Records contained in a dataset
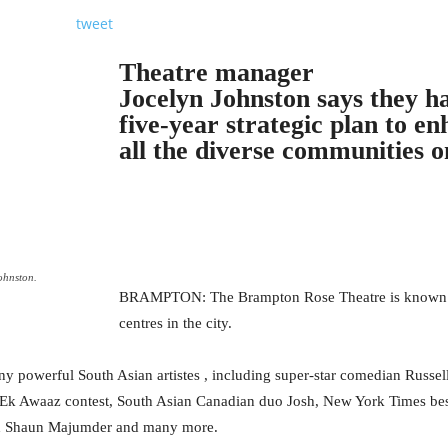
tweet
Theatre manager
Jocelyn Johnston says they ha
five-year strategic plan to e
all the diverse communities o
ohnston.
BRAMPTON: The Brampton Rose Theatre is known as 
centres in the city.
ny powerful South Asian artistes , including super-star comedian Russel
 Ek Awaaz contest, South Asian Canadian duo Josh, New York Times bes
nd Shaun Majumder and many more.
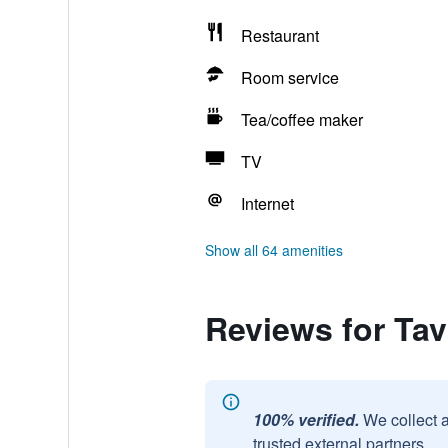
Restaurant
Room service
Tea/coffee maker
TV
Internet
Show all 64 amenities
Reviews for Tav
100% verified.
We collect 
trusted external partners.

- [Work to be completed]: Beginning with the line that contains "Reviews for Tav", quote each line exactly through the last line of the entries above, and nothing beyond them.

- [Reply]:
Reviews for Tav
100% verified.
We collect 
trusted external partners.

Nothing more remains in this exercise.